Intrinsic Dimensionality Explains the Effectiveness of Language Model Fine-Tuning (2012.13255v1)

Published 22 Dec 2020 in cs.LG and cs.CL

Abstract: Although pretrained LLMs can be fine-tuned to produce state-of-the-art results for a very wide range of language understanding tasks, the dynamics of this process are not well understood, especially in the low data regime. Why can we use relatively vanilla gradient descent algorithms (e.g., without strong regularization) to tune a model with hundreds of millions of parameters on datasets with only hundreds or thousands of labeled examples? In this paper, we argue that analyzing fine-tuning through the lens of intrinsic dimension provides us with empirical and theoretical intuitions to explain this remarkable phenomenon. We empirically show that common pre-trained models have a very low intrinsic dimension; in other words, there exists a low dimension reparameterization that is as effective for fine-tuning as the full parameter space. For example, by optimizing only 200 trainable parameters randomly projected back into the full space, we can tune a RoBERTa model to achieve 90\% of the full parameter performance levels on MRPC. Furthermore, we empirically show that pre-training implicitly minimizes intrinsic dimension and, perhaps surprisingly, larger models tend to have lower intrinsic dimension after a fixed number of pre-training updates, at least in part explaining their extreme effectiveness. Lastly, we connect intrinsic dimensionality with low dimensional task representations and compression based generalization bounds to provide intrinsic-dimension-based generalization bounds that are independent of the full parameter count.

PDF Abstract

Intrinsic Dimensionality Explains the Effectiveness of LLM Fine-Tuning

The paper "Intrinsic Dimensionality Explains the Effectiveness of LLM Fine-Tuning" by Armen Aghajanyan et al. presents an empirical and theoretical exploration of the effectiveness of fine-tuning pre-trained LLMs, particularly when training data is limited. The authors focus on the concept of intrinsic dimensionality as a framework for understanding why LLMs can be effectively fine-tuned using a relatively small number of parameters.

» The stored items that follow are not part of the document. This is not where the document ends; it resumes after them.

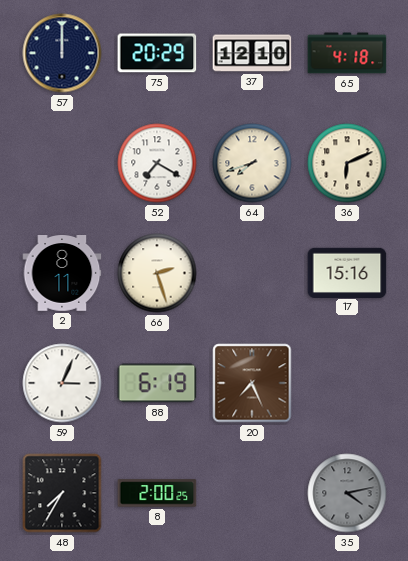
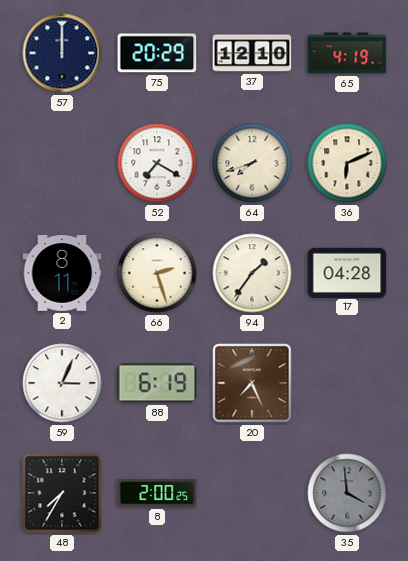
65: 4:18 -> 4:19
94: none -> 1:36
17: 15:16 -> 04:28
35: 4:13 -> 3:59
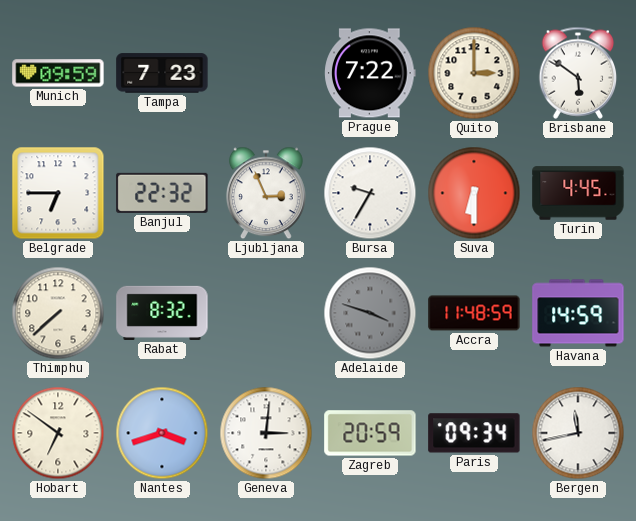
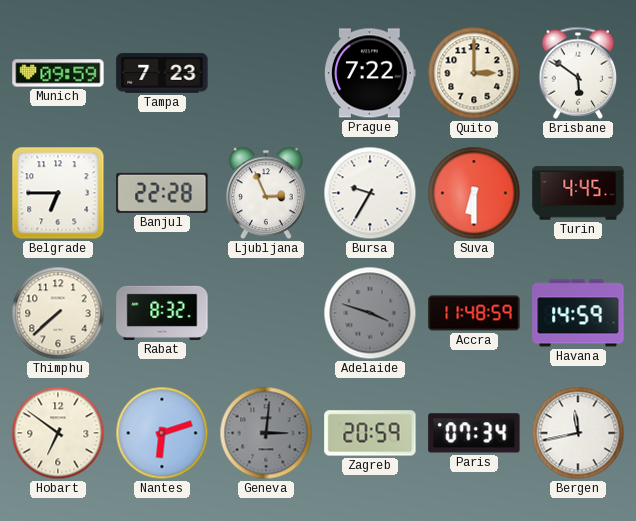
Banjul: 22:32 -> 22:28
Nantes: 3:42 -> 6:12
Geneva dial: white -> grey
Paris: 09:34 -> 07:34
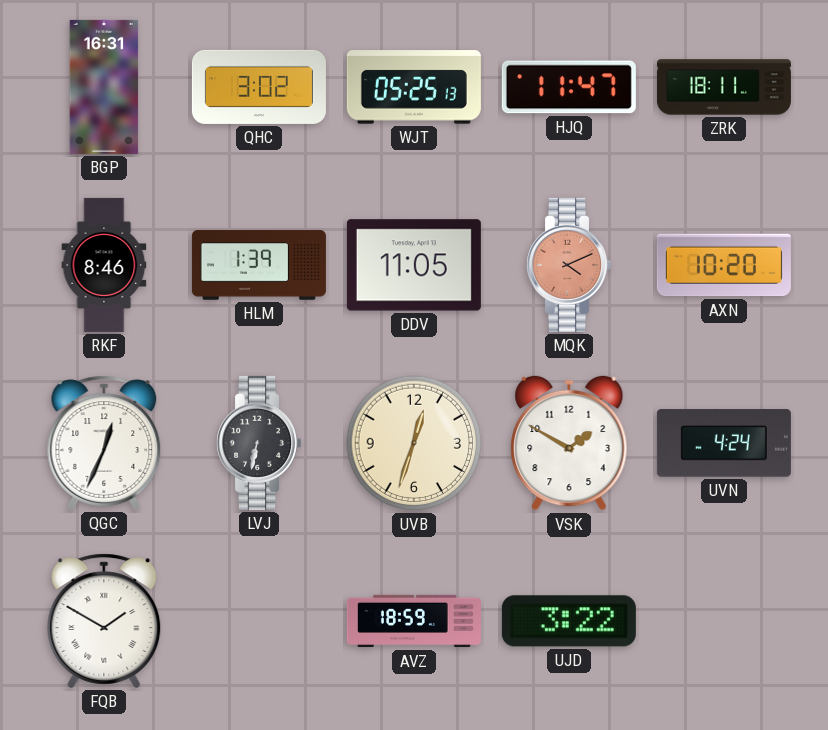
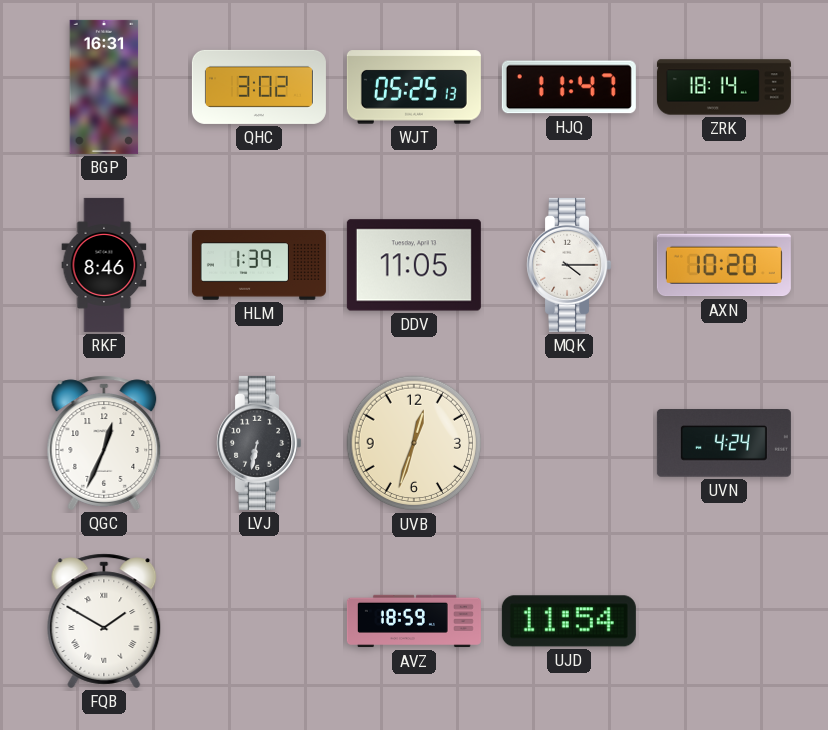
ZRK: 18:11 -> 18:14
MQK: 4:11 -> 4:15
MQK dial: salmon -> white
VSK: 1:50 -> none
UJD: 3:22 -> 11:54
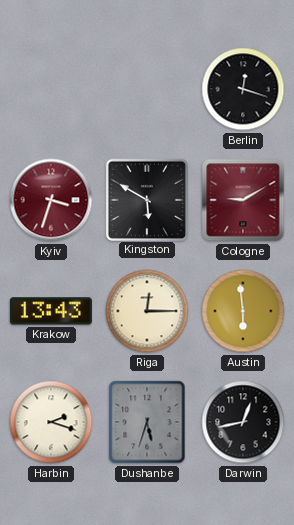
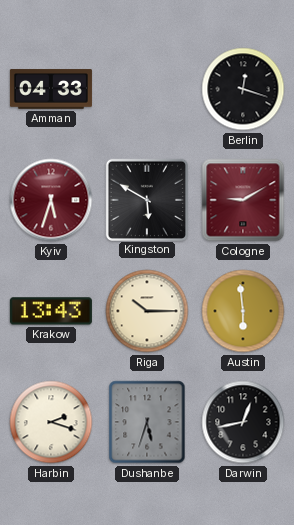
Amman: none -> 04:33
Kyiv: 3:33 -> 5:33
Riga: 12:15 -> 10:15
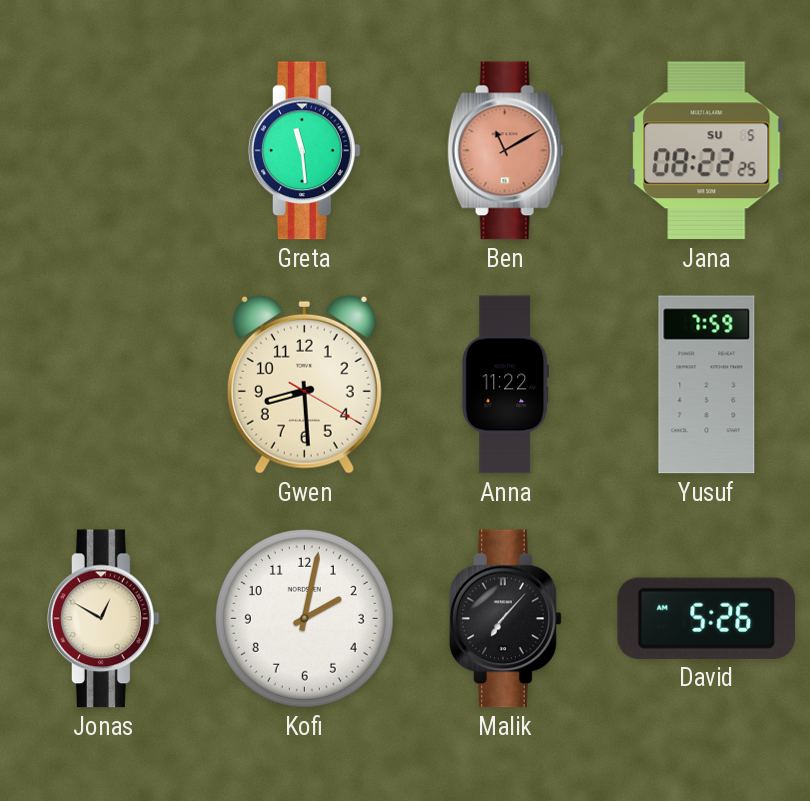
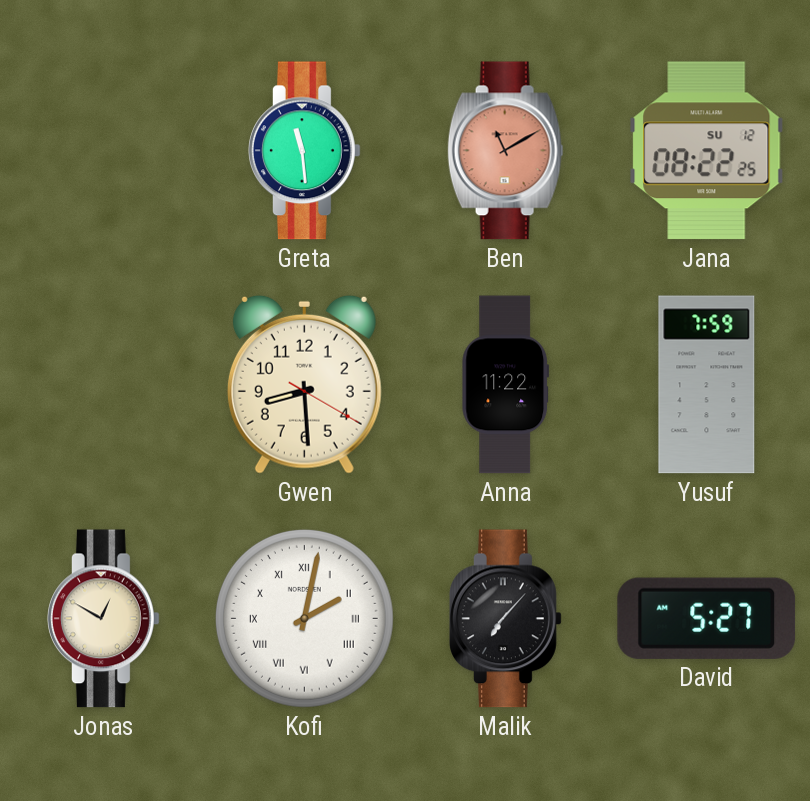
Jana date: SU 5 -> SU 12
Kofi numerals: Arabic -> Roman
David: 5:26 -> 5:27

Core Contributions and Findings

The paper contributes to the understanding of LLM fine-tuning through a series of empirical and theoretical analyses:

Intrinsic Dimensionality as a Lens: The authors propose intrinsic dimensionality as a lens for analyzing the fine-tuning of pre-trained LLMs. This concept quantifies the minimum number of dimensions required to solve an optimization problem within a predefined precision, indicating that fewer parameters may be needed for effective fine-tuning.
Empirical Studies on Model Dimensionality: Through empirical studies on various models such as BERT and RoBERTa, the authors reveal that these models have low intrinsic dimensionality. For instance, a RoBERTa model was fine-tuned on the MRPC dataset using only 200 parameters, achieving 90% of the full model's performance. This finding is notable given the high parameter count of modern LLMs.
Intrinsic Dimensionality Across Models: The paper shows an inverse correlation between model size and intrinsic dimensionality, challenging the notion that larger models inherently require more parameters to adapt to specific tasks. Larger models like RoBERTa-Large demonstrate lower intrinsic dimensionality than smaller counterparts or architectures like BERT.
Pre-Training and Dimensionality Optimization: Pre-training is shown to implicitly minimize intrinsic dimensionality, facilitating more effective task-specific fine-tuning. The paper confirms that intrinsic dimensionality decreases throughout the pre-training process, indicating that pre-training learns to compress the task representations effectively.
Generalization and Compression: By linking intrinsic dimensionality with compression-based generalization bounds, the authors provide theoretical support for the observed practical generalizability of fine-tuned models. The intrinsic dimension-based generalization bounds do not depend on the overall parameter count, implying strong generalization even in smaller datasets and low sample regimes.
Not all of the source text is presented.